Я пишу это не ради того, чтобы признаться в нелюбви к морю, — мне нужно освободить свои воспоминания о пережитых мгновениях счастья от морских ассоциаций. Сколько раз в трудные минуты жизни являлся мне светлый угол дома на ярко блистающей синеве и делал меня счастливым. В странной небрежности к собственной душевной жизни я безмятежно впускал в себя банальный образ корабля и моря. Видимо, и душе угодны штампы для некоторой экономичности работы.
Я задумался над тем, что же в самом деле означает для меня старый символ, лишь недавно, когда на пороге пятидесятилетия меня вновь потянуло к дням детства, к дням своего начала.
Я понял, что опять буду писать рассказы о той поре, хотя бы из одного удовольствия произносить такие забытые названия, как Златоустинский, Петроверигский, Старосадский, Архангельский, Покровка, Маросейка. Ну конечно, и не только ради этого…
Вовсе не раздумывая, откуда войти в утраченный мир, вернее, предоставив раздумье тому закулисному, что определяет многие наши поступки, не оповещая о своей работе поверхностный мозг, выкладывая лишь конечный результат, я не очень удивился, что погружение в прошлое началось с восхождения по Златоустинскому. Очевидно, тайны внезапных наитий счастья хотелось мне коснуться прежде всего.

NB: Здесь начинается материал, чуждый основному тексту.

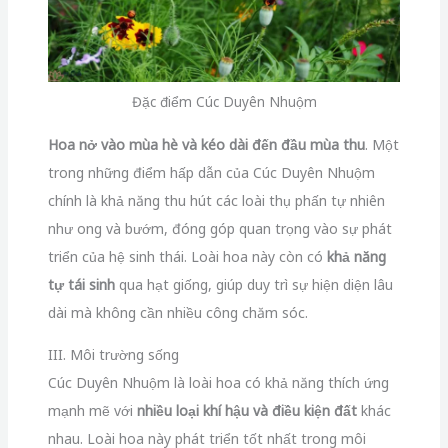
Đặc điểm Cúc Duyên Nhuộm
Hoa nở vào mùa hè và kéo dài đến đầu mùa thu
. Một
trong những điểm hấp dẫn của Cúc Duyên Nhuộm
chính là khả năng thu hút các loài thụ phấn tự nhiên
như ong và bướm, đóng góp quan trọng vào sự phát
triển của hệ sinh thái. Loài hoa này còn có
khả năng
tự tái sinh
qua hạt giống, giúp duy trì sự hiện diện lâu
dài mà không cần nhiều công chăm sóc.
III. Môi trường sống
Cúc Duyên Nhuộm là loài hoa có khả năng thích ứng
mạnh mẽ với
nhiều loại khí hậu và điều kiện đất
khác
nhau. Loài hoa này phát triển tốt nhất trong môi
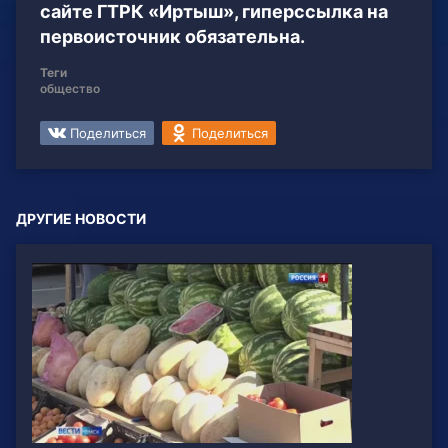
сайте ГТРК «Иртыш», гиперссылка на
первоисточник обязательна.
Теги
общество
Поделиться
Поделиться
ДРУГИЕ НОВОСТИ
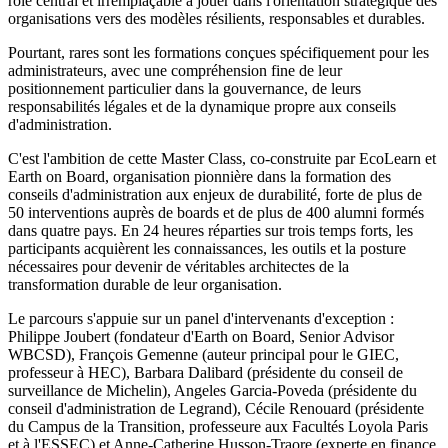
role central et irremplaçable à jouer dans l'orientation stratégique des
organisations vers des modèles résilients, responsables et durables.
Pourtant, rares sont les formations conçues spécifiquement pour les
administrateurs, avec une compréhension fine de leur
positionnement particulier dans la gouvernance, de leurs
responsabilités légales et de la dynamique propre aux conseils
d'administration.
C'est l'ambition de cette Master Class, co-construite par EcoLearn et
Earth on Board, organisation pionnière dans la formation des
conseils d'administration aux enjeux de durabilité, forte de plus de
50 interventions auprès de boards et de plus de 400 alumni formés
dans quatre pays. En 24 heures réparties sur trois temps forts, les
participants acquièrent les connaissances, les outils et la posture
nécessaires pour devenir de véritables architectes de la
transformation durable de leur organisation.
Le parcours s'appuie sur un panel d'intervenants d'exception :
Philippe Joubert (fondateur d'Earth on Board, Senior Advisor
WBCSD), François Gemenne (auteur principal pour le GIEC,
professeur à HEC), Barbara Dalibard (présidente du conseil de
surveillance de Michelin), Angeles Garcia-Poveda (présidente du
conseil d'administration de Legrand), Cécile Renouard (présidente
du Campus de la Transition, professeure aux Facultés Loyola Paris
et à l'ESSEC) et Anne-Catherine Husson-Traore (experte en finance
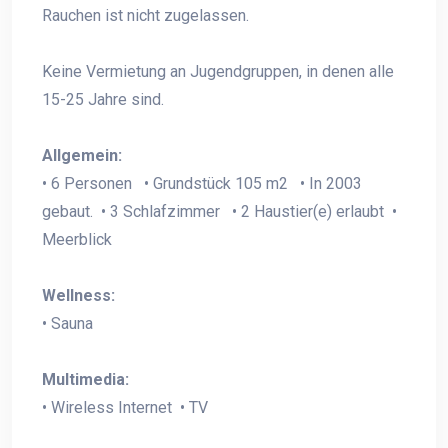
Rauchen ist nicht zugelassen.
Keine Vermietung an Jugendgruppen, in denen alle
15-25 Jahre sind.
Allgemein:
• 6 Personen • Grundstück 105 m2 • In 2003
gebaut. • 3 Schlafzimmer • 2 Haustier(e) erlaubt •
Meerblick
Wellness:
• Sauna
Multimedia:
• Wireless Internet • TV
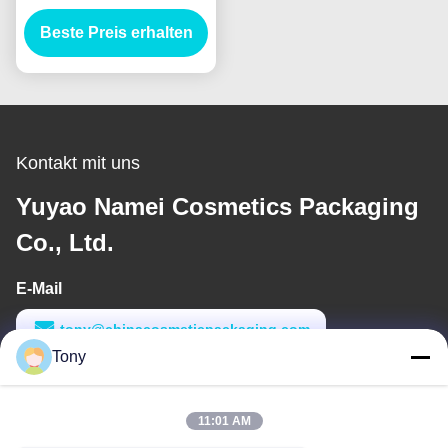
Leere Plastik-
Augenschirrrrohre mit
Beste Preis erhalten
Zauberstab Custom
Logo Kosmetische
Verpackung
Kontakt mit uns
Yuyao Namei Cosmetics Packaging
Co., Ltd.
E-Mail
tony@chinacosmeticpackaging.com
Tony
Arbeitszeit
8:00-17:00
11:01 AM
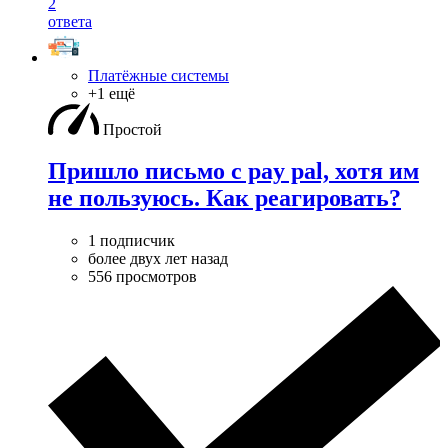
2
ответа
Платёжные системы
+1 ещё
Простой
Пришло письмо с pay pal, хотя им
не пользуюсь. Как реагировать?
1 подписчик
более двух лет назад
556 просмотров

То был прескверный апрельский день, один из тех дней, когда весна будто признается в своем бессилии настать. Пухлые серые тучи, напоминающие грязную вату оконных межрамий, слякоть, скользкий воздух, оседающий противно холодной влагой чужих слез на лице, и под стать окружающему — сырость и муть на душе. Сейчас все это здорово объясняется давлением — атмосферным и кровяным, но легче почему-то не становится. Я тащился вверх по Златоустинскому тяжелой походкой грузного, пожилого человека, и переулок не вызывал во мне ни радостных, ни печальных дум. Тут что-то строили, и дощатый забор вокруг стройки и дощатый настил вместо тротуара по четной стороне делали вовсе чужим этот переулок, к тому же сменивший имя.
Добравшись до Армянского, я увидел, что в небесной хмари открылись полыньи-просветы и самая большая полынья, — синь, подернутая белой кисеей, — приходится как раз на дом № 7. Я сдержал шаг — четкий, резкий угол дома по-прежнему сильно рассекал пространство.
И вовсе не радостная память, не былое вспыхнуло во мне, а живое, принадлежащее моей нынешней душе чувство счастья. И уже не властен был надо мною тревожный день черной весны со всем своим ненастьем, и все ненастье состарившегося во мне времени ничего не могло поделать со мной. Оттого, что я знал теперь разгадку тайны, ликование мое ничуть не тускнело. Море, корабль — какая чушь! Прямой срез стены обладал одним свойством: он дарил ощущение, что за ним находится неведомое, манящие, незнаемые дали. И не скажешь, что это — пространственные или душевные дали, самая главная любовь или истина, сделающая тебя наконец-то равным себе. Ничего не кончилось, впереди еще так много всего! — вот что обещал угол дома посреди неба. Почему этот угол, а не другой? Право, не знаю, да это и не важно. У каждого человека есть свой угол. Ужасно, если его нет. И ужасно, если когда-нибудь я не обнаружу ничего за углом моего дома, — значит, я сдался. Но пока я откликаюсь углу дома в синеве, и верю, что за ним — дали, и слышу их зов, я еще способен к жизни, слезам, творчеству.